• _ABOUT THIS TASK_
All the lines below need retyping exactly, apart from the images.

• _SUPPLIED ENTRIES_
-- Opening Marker --

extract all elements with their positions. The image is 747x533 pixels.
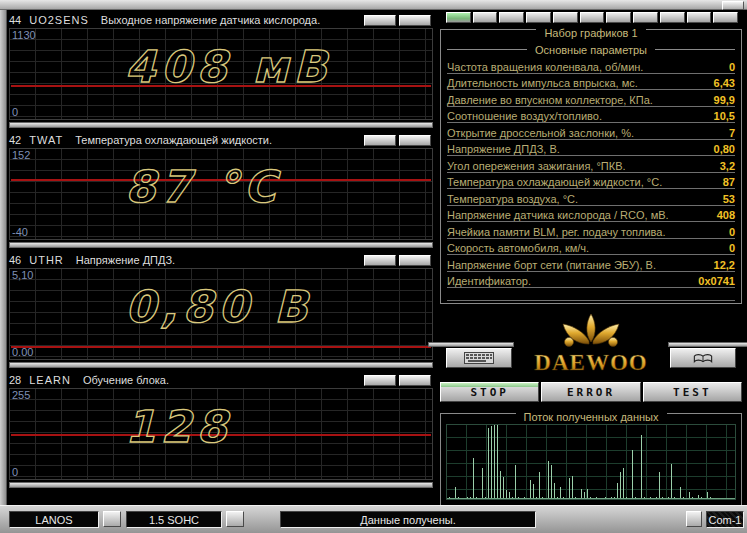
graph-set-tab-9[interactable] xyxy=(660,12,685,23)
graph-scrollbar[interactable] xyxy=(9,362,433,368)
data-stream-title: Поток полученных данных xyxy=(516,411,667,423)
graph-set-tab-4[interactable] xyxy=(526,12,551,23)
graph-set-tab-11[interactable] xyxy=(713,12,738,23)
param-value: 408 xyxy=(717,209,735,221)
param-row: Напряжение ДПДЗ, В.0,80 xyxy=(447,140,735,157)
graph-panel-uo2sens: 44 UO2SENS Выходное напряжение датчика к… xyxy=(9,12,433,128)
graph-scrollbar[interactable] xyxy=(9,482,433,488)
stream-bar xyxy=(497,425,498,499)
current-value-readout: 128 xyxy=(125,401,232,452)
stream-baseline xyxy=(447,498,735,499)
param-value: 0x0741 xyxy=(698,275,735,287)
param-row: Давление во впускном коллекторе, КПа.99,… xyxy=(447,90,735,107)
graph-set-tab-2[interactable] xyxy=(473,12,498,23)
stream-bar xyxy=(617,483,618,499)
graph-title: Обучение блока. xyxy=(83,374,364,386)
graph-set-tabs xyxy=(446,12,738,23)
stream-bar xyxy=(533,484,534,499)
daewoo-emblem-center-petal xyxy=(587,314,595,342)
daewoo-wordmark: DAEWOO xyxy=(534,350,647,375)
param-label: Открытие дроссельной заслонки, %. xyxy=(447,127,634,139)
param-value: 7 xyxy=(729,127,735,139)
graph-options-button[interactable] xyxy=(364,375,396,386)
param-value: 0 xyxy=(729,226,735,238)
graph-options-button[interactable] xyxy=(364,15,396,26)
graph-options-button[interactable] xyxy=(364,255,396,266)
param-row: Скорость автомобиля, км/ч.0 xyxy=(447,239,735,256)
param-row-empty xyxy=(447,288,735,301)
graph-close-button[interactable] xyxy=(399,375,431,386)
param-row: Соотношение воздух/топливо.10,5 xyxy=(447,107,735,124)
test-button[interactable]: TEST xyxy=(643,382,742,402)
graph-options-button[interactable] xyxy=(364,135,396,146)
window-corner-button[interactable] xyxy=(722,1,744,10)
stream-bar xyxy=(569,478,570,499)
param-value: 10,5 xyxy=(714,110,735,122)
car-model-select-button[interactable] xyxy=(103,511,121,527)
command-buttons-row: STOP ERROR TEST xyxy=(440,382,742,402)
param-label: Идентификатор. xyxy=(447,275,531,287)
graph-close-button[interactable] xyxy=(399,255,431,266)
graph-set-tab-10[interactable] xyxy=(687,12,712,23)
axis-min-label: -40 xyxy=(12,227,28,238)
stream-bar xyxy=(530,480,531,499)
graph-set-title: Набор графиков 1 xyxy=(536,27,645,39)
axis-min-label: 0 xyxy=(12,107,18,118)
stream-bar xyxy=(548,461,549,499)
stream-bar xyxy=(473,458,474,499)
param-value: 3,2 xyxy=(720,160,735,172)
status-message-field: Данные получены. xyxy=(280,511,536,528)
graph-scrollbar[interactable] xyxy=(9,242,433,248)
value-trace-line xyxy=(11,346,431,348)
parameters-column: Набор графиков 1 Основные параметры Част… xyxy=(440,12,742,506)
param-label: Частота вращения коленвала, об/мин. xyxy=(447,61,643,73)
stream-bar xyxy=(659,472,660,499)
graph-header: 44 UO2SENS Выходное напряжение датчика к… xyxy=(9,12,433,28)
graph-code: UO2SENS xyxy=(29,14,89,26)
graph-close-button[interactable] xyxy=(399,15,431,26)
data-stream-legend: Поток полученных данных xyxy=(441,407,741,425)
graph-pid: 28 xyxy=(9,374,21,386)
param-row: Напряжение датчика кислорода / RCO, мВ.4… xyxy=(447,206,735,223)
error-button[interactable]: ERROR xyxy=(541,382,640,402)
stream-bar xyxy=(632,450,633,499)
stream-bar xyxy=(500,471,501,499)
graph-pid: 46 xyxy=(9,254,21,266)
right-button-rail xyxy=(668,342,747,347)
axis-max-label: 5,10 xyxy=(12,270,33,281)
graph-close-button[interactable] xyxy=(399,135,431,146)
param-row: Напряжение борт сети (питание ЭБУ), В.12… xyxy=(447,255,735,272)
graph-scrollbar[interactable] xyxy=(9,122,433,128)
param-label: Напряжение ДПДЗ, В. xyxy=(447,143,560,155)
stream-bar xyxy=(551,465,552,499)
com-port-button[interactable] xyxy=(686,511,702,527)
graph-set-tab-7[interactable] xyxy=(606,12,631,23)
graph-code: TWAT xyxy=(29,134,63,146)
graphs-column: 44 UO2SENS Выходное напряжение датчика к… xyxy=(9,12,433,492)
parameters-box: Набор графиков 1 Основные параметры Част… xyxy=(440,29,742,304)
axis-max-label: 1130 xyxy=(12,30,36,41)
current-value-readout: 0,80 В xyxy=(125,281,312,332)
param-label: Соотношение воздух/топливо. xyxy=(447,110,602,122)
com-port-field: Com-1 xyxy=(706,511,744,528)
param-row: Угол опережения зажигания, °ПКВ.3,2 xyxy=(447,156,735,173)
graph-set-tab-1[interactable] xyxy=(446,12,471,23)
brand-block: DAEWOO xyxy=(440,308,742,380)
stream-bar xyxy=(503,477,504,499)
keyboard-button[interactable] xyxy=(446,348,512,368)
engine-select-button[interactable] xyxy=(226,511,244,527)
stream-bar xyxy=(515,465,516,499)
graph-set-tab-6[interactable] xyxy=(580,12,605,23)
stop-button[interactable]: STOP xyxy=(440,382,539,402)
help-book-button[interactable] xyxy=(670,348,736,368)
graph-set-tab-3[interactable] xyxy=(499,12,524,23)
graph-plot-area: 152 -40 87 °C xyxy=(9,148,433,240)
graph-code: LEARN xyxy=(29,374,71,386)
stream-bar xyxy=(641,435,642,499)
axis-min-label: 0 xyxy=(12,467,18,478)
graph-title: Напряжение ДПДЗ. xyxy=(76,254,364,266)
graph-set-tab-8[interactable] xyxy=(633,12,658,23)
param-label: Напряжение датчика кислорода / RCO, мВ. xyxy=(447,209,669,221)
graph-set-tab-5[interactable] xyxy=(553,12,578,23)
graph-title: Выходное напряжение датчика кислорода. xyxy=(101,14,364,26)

-- Closing Marker --

• _TASK ANSWER_
extract all elements with their positions. The image is 747x533 pixels.
graph-set-tab-9[interactable] xyxy=(660,12,685,23)
graph-scrollbar[interactable] xyxy=(9,362,433,368)
data-stream-title: Поток полученных данных xyxy=(516,411,667,423)
graph-set-tab-4[interactable] xyxy=(526,12,551,23)
graph-set-tab-11[interactable] xyxy=(713,12,738,23)
param-value: 408 xyxy=(717,209,735,221)
param-row: Напряжение ДПДЗ, В.0,80 xyxy=(447,140,735,157)
graph-panel-uo2sens: 44 UO2SENS Выходное напряжение датчика к… xyxy=(9,12,433,128)
graph-scrollbar[interactable] xyxy=(9,482,433,488)
stream-bar xyxy=(497,425,498,499)
current-value-readout: 128 xyxy=(125,401,232,452)
stream-baseline xyxy=(447,498,735,499)
param-value: 0x0741 xyxy=(698,275,735,287)
param-row: Давление во впускном коллекторе, КПа.99,… xyxy=(447,90,735,107)
graph-set-tab-2[interactable] xyxy=(473,12,498,23)
stream-bar xyxy=(617,483,618,499)
graph-title: Обучение блока. xyxy=(83,374,364,386)
graph-set-tabs xyxy=(446,12,738,23)
stream-bar xyxy=(533,484,534,499)
daewoo-emblem-center-petal xyxy=(587,314,595,342)
daewoo-wordmark: DAEWOO xyxy=(534,350,647,375)
param-label: Открытие дроссельной заслонки, %. xyxy=(447,127,634,139)
param-value: 7 xyxy=(729,127,735,139)
graph-options-button[interactable] xyxy=(364,375,396,386)
param-value: 0 xyxy=(729,226,735,238)
graph-options-button[interactable] xyxy=(364,15,396,26)
graph-options-button[interactable] xyxy=(364,255,396,266)
param-row: Скорость автомобиля, км/ч.0 xyxy=(447,239,735,256)
param-row-empty xyxy=(447,288,735,301)
graph-close-button[interactable] xyxy=(399,375,431,386)
param-row: Соотношение воздух/топливо.10,5 xyxy=(447,107,735,124)
test-button[interactable]: TEST xyxy=(643,382,742,402)
graph-options-button[interactable] xyxy=(364,135,396,146)
window-corner-button[interactable] xyxy=(722,1,744,10)
stream-bar xyxy=(569,478,570,499)
param-value: 10,5 xyxy=(714,110,735,122)
car-model-select-button[interactable] xyxy=(103,511,121,527)
command-buttons-row: STOP ERROR TEST xyxy=(440,382,742,402)
param-label: Идентификатор. xyxy=(447,275,531,287)
graph-close-button[interactable] xyxy=(399,255,431,266)
graph-set-tab-10[interactable] xyxy=(687,12,712,23)
axis-min-label: -40 xyxy=(12,227,28,238)
stream-bar xyxy=(530,480,531,499)
graph-set-title: Набор графиков 1 xyxy=(536,27,645,39)
axis-min-label: 0 xyxy=(12,107,18,118)
stream-bar xyxy=(548,461,549,499)
stream-bar xyxy=(473,458,474,499)
param-value: 3,2 xyxy=(720,160,735,172)
status-message-field: Данные получены. xyxy=(280,511,536,528)
graph-scrollbar[interactable] xyxy=(9,242,433,248)
value-trace-line xyxy=(11,346,431,348)
parameters-column: Набор графиков 1 Основные параметры Част… xyxy=(440,12,742,506)
param-label: Частота вращения коленвала, об/мин. xyxy=(447,61,643,73)
stream-bar xyxy=(659,472,660,499)
graph-header: 44 UO2SENS Выходное напряжение датчика к… xyxy=(9,12,433,28)
graph-code: UO2SENS xyxy=(29,14,89,26)
graph-close-button[interactable] xyxy=(399,15,431,26)
data-stream-legend: Поток полученных данных xyxy=(441,407,741,425)
graph-pid: 28 xyxy=(9,374,21,386)
param-row: Напряжение датчика кислорода / RCO, мВ.4… xyxy=(447,206,735,223)
error-button[interactable]: ERROR xyxy=(541,382,640,402)
stream-bar xyxy=(632,450,633,499)
stream-bar xyxy=(500,471,501,499)
graph-pid: 46 xyxy=(9,254,21,266)
right-button-rail xyxy=(668,342,747,347)
axis-max-label: 5,10 xyxy=(12,270,33,281)
graph-close-button[interactable] xyxy=(399,135,431,146)
param-row: Напряжение борт сети (питание ЭБУ), В.12… xyxy=(447,255,735,272)
graph-scrollbar[interactable] xyxy=(9,122,433,128)
param-label: Напряжение ДПДЗ, В. xyxy=(447,143,560,155)
stream-bar xyxy=(551,465,552,499)
com-port-button[interactable] xyxy=(686,511,702,527)
graph-set-tab-7[interactable] xyxy=(606,12,631,23)
graph-code: TWAT xyxy=(29,134,63,146)
graphs-column: 44 UO2SENS Выходное напряжение датчика к… xyxy=(9,12,433,492)
parameters-box: Набор графиков 1 Основные параметры Част… xyxy=(440,29,742,304)
axis-max-label: 1130 xyxy=(12,30,36,41)
current-value-readout: 0,80 В xyxy=(125,281,312,332)
param-label: Соотношение воздух/топливо. xyxy=(447,110,602,122)
com-port-field: Com-1 xyxy=(706,511,744,528)
param-row: Угол опережения зажигания, °ПКВ.3,2 xyxy=(447,156,735,173)
graph-set-tab-1[interactable] xyxy=(446,12,471,23)
brand-block: DAEWOO xyxy=(440,308,742,380)
stream-bar xyxy=(503,477,504,499)
keyboard-button[interactable] xyxy=(446,348,512,368)
engine-select-button[interactable] xyxy=(226,511,244,527)
stream-bar xyxy=(515,465,516,499)
graph-set-tab-6[interactable] xyxy=(580,12,605,23)
stop-button[interactable]: STOP xyxy=(440,382,539,402)
help-book-button[interactable] xyxy=(670,348,736,368)
graph-set-tab-3[interactable] xyxy=(499,12,524,23)
graph-plot-area: 152 -40 87 °C xyxy=(9,148,433,240)
graph-code: LEARN xyxy=(29,374,71,386)
stream-bar xyxy=(641,435,642,499)
axis-min-label: 0 xyxy=(12,467,18,478)
graph-title: Напряжение ДПДЗ. xyxy=(76,254,364,266)
graph-set-tab-8[interactable] xyxy=(633,12,658,23)
param-label: Напряжение датчика кислорода / RCO, мВ. xyxy=(447,209,669,221)
graph-set-tab-5[interactable] xyxy=(553,12,578,23)
graph-title: Выходное напряжение датчика кислорода. xyxy=(101,14,364,26)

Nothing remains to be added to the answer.